19 July 2015

2015 Summer Blogger Promo Tour - BiblioSmiles


I'm excited to introduce Danielle today for this year's Summer Blogger Promo Tour hosted by The Book Bratz! Danielle is owner of the amazing book blog... BiblioSmiles

After checking out her blog, I found out she is a very wonderful writer! She has come up with a creative piece on how her reading list has changed since high school. Even her formatting of the piece is wonderful! Thank you in advance for participating, Danielle!


Excerpts From Her Reading List



- Flowers in the Attic - V.C. Andrews

- Petals on the Wind - V.C. Andrews

As a sixth grader she went on a mission each weekend to the library and checked out stacks of paperbacks with beautiful heroines who struggled with their own growth and the confusion of attraction.  She secretly started using Mom’s mascara this summer, and clumsily shaved her legs. She had a crush on her neighbor, and sprawled out on the lawn waiting for her nail polish to dry, hoping he’d fly by on his bicycle.

- White Oleander - Janet Fitch

- Misery - Stephen King

She began to fall in love with movies when her aunt gave her some of her old college film textbooks. She scoured the library shelves for paperback counterparts of her favorite celluloids. Some of them made her think.  Some of them thrilled her to no end.  All in all, she generally determined that “the book is better.”    

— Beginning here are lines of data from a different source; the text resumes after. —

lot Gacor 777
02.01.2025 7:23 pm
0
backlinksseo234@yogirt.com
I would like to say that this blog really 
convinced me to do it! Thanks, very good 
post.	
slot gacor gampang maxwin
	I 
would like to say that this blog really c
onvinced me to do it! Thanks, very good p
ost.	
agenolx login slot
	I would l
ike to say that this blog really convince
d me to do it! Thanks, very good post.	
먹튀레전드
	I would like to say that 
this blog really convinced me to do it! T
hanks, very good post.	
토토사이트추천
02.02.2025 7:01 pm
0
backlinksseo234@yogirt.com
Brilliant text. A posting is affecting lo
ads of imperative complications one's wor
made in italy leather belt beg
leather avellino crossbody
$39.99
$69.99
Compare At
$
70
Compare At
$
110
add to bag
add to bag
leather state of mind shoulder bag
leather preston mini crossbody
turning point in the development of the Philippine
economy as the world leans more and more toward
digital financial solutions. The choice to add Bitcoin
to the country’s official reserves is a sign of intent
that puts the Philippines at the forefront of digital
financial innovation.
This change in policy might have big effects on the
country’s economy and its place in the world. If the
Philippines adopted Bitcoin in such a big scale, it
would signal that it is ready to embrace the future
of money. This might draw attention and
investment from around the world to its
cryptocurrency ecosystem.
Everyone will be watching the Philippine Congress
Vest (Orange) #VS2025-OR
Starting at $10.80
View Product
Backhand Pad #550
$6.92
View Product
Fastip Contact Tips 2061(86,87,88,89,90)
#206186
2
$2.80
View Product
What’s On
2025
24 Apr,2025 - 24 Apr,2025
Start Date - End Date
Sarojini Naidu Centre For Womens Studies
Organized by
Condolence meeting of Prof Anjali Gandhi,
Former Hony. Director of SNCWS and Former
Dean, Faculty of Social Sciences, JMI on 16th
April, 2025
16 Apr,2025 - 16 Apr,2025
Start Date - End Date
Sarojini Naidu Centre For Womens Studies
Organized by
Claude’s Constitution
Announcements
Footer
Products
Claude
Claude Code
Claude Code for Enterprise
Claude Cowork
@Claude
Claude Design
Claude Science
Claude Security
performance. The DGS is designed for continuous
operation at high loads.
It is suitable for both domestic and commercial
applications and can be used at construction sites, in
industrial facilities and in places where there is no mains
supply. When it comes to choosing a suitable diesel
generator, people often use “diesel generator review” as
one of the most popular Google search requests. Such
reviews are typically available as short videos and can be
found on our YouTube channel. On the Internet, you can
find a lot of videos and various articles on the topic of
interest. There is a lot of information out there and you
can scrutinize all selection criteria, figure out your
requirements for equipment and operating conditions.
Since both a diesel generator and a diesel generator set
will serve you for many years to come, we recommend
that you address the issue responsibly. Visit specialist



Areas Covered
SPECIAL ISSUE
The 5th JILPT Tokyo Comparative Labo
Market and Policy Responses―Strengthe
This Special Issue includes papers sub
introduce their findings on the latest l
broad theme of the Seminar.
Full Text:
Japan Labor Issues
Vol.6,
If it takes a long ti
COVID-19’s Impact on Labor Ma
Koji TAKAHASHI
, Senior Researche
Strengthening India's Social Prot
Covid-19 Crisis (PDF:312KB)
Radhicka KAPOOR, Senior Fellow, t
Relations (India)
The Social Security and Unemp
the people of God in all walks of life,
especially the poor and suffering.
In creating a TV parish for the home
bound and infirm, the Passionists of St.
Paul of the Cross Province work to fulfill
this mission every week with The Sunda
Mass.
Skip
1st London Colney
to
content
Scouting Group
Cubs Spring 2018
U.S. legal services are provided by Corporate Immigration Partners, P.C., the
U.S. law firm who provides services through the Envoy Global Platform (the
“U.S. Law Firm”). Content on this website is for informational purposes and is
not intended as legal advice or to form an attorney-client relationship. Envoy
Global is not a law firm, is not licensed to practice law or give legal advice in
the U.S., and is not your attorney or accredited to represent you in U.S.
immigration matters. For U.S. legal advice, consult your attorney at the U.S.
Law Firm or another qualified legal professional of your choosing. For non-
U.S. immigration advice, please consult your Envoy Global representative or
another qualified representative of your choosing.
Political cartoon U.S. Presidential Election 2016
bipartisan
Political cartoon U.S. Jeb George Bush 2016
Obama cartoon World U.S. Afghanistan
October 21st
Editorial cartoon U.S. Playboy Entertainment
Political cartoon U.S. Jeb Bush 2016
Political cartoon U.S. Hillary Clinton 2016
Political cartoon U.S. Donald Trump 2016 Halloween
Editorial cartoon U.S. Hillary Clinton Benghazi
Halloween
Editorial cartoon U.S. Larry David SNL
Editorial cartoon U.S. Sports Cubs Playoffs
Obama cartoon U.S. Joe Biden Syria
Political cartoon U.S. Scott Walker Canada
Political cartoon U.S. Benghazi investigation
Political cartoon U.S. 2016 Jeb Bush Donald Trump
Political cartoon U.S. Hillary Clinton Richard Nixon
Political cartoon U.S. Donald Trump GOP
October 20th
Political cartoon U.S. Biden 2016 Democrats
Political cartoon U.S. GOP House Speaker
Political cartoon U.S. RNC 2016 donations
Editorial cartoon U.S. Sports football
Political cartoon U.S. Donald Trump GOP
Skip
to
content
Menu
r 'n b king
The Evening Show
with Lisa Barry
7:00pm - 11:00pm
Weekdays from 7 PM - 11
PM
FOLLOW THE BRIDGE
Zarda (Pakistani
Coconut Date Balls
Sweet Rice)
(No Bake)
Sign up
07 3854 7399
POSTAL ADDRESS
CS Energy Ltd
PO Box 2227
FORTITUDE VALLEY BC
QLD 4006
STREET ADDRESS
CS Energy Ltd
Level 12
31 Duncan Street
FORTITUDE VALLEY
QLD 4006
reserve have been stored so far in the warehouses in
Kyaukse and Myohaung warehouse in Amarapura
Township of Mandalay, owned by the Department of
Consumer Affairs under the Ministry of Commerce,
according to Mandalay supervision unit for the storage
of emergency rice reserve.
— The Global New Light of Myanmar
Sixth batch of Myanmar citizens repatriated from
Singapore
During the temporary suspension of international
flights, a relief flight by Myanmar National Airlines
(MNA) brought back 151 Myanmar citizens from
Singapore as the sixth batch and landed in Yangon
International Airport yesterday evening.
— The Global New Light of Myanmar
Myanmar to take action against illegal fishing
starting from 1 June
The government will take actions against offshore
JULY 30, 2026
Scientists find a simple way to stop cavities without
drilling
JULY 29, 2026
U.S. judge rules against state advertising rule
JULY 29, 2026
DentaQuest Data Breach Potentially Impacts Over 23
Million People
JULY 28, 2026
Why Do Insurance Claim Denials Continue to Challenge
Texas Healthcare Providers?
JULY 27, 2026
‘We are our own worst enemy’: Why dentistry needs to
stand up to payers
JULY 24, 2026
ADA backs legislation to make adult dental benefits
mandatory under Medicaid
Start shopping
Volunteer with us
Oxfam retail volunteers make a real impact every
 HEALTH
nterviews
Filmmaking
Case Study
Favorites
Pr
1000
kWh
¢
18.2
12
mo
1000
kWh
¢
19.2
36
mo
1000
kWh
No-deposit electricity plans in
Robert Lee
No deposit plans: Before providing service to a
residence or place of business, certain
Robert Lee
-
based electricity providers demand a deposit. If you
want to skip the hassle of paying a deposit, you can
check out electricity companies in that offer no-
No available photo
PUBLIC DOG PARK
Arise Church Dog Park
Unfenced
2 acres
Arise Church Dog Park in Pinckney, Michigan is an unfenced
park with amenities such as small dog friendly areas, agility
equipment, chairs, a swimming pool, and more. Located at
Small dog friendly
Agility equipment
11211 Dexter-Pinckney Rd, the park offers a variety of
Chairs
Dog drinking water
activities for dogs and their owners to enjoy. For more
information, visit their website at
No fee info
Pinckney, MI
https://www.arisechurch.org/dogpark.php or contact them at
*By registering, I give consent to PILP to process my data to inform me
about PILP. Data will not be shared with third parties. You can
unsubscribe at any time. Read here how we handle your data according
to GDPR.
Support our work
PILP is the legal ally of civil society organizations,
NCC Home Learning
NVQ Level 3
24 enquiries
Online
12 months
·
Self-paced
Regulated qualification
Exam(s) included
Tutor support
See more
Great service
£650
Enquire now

- The Adventures of Huckleberry Finn - Mark Twain

- The Handmaid’s Tale - Margaret Atwood

In freshman year of high school people began to expect things of her.  Classmates began to envy her penchant for speed-reading (which made in-class surprise quizzes a breeze) and her eleventh grade vocabulary.  Books could no longer be only an escape – they now had to serve as her ticket to good grades.

- Wuthering Heights - Emily Bronte

- Lord of the Flies - William Golding

Her summers were no longer carefree.  The weekend trips to the library were no longer a pleasant amble through the shelves, but a panicked search for required texts – an AP class reading list that extended to the floor.  

- American Psycho - Bret Easton Ellis

- The Rules of Attraction - Bret Easton Ellis

Her first year in college.  A creative writing major, like she always wanted.  Suddenly, she no longer felt “well-read.”  She found herself competing with kids who read Hemingway in grade school, who talked about existentialism as if it was enjoyable. She came into college thinking she knew how to write, and now she started to second-guess herself.   

- A Room of One’s Own - Virginia Woolf

- The Right to Write - Julia Cameron

She started feeling more confident in her writing, and no longer felt like she had to “change” to appease her classmates.  She took classes with wonderful professors who encouraged her to express herself.  These books by women writers inspired her to be strong. 

- The Boys of My Youth - Jo Ann Beard

- What We Talk About When We Talk About Love - Raymond Carver

One of her professors said: “The best thing you can do as a writer is write your ass off.”  And so she did.  Memoirs and short stories become her favorite means to get her thoughts out on the page.  Her reading list was littered with them. She has a boyfriend.  (It’s not her neighbor.)

- Too Bright to Hear Too Loud to See - Juliann Garey

- Wild - Cheryl Strayed

Out of school – a graduate? Already? – she liked to lose herself in narratives on the train.  She doesn’t know where she’s headed yet, but she knows there are so many brilliant books to be read.  The time between New Jersey and New York, in the morning, with a cup of coffee singing in her veins?  This was the time to read.  On an e-reader.  Oh, how times have changed.




Danielle Villano is a New Jersey native and a graduate of the SUNY Purchase creative writing program.  She lives in New York City and should be working on her YA novel instead of going to brunch.  She blogs at BiblioSmiles, and can be reached on Twitter as @daniellevillano.


2 comments:

  1. Wow! This was such a beautiful and creative guest post. I really enjoyed reading about how Danielle's reading choices have shaped her and changed over the course of her life. I'll have to say that this is by far the most insightful SPBT post that I've read. Ahh! If only I could write like that.